[[ DATA PROVIDED open ]]

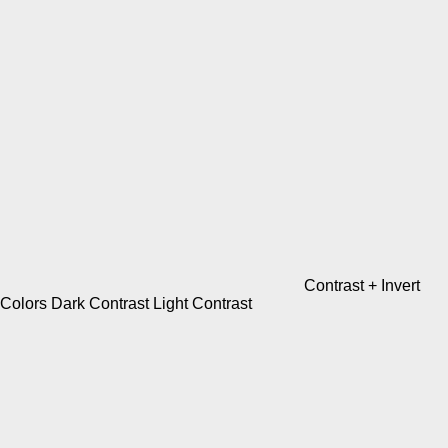
Contrast +
Invert
Colors
Dark Contrast
Light Contrast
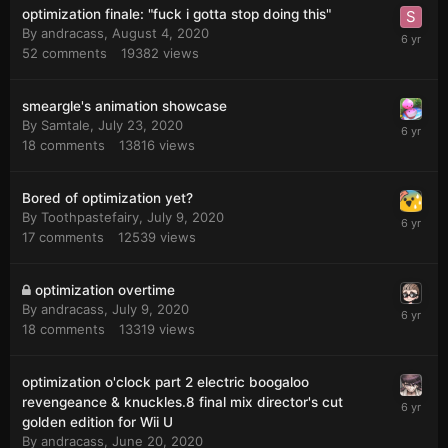
optimization finale: "fuck i gotta stop doing this"
By
andracass
,
August 4, 2020
52
comments
19382
views
smeargle's animation showcase
By
Samtale
,
July 23, 2020
18
comments
13816
views
Bored of optimization yet?
By
Toothpastefairy
,
July 9, 2020
17
comments
12539
views
optimization overtime
By
andracass
,
July 9, 2020
18
comments
13319
views
optimization o'clock part 2 electric boogaloo
revengeance & knuckles.8 final mix director's cut
golden edition for Wii U
By
andracass
,
June 20, 2020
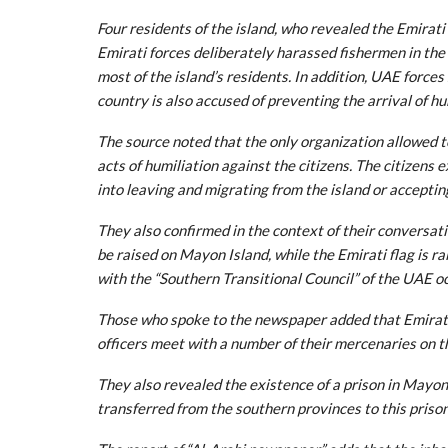
Four residents of the island, who revealed the Emirati
Emirati forces deliberately harassed fishermen in the pr
most of the island’s residents. In addition, UAE force
country is also accused of preventing the arrival of h
The source noted that the only organization allowed t
acts of humiliation against the citizens. The citizens 
into leaving and migrating from the island or acceptin
They also confirmed in the context of their conversat
be raised on Mayon Island, while the Emirati flag is rai
with the “Southern Transitional Council” of the UAE o
Those who spoke to the newspaper added that Emirati 
officers meet with a number of their mercenaries on th
They also revealed the existence of a prison in Mayon
transferred from the southern provinces to this prison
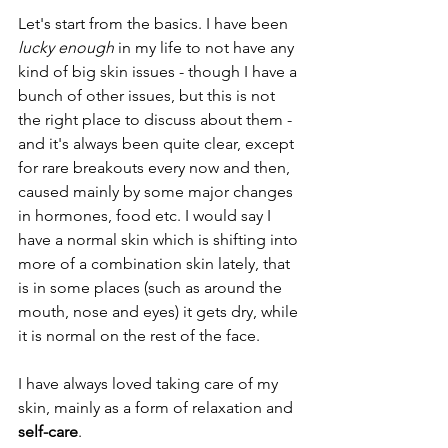
Let's start from the basics. I have been 
lucky enough
 in my life to not have any 
kind of big skin issues - though I have a 
bunch of other issues, but this is not 
the right place to discuss about them - 
and it's always been quite clear, except 
for rare breakouts every now and then, 
caused mainly by some major changes 
in hormones, food etc. I would say I 
have a normal skin which is shifting into 
more of a combination skin lately, that 
is in some places (such as around the 
mouth, nose and eyes) it gets dry, while 
it is normal on the rest of the face.
I have always loved taking care of my 
skin, mainly as a form of relaxation and 
self-care
.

[[ DATA PROVIDED closed ]]

* _WHAT IS EXPECTED_:
Could you return exactly the stretch of the data above that starts at the line with "Bored of optimization yet?" and ends at the line with "June 20, 2020", both lines included?

* _RESULT OF THIS EXERCISE_:
Bored of optimization yet?
By
Toothpastefairy
,
July 9, 2020
17
comments
12539
views
optimization overtime
By
andracass
,
July 9, 2020
18
comments
13319
views
optimization o'clock part 2 electric boogaloo
revengeance & knuckles.8 final mix director's cut
golden edition for Wii U
By
andracass
,
June 20, 2020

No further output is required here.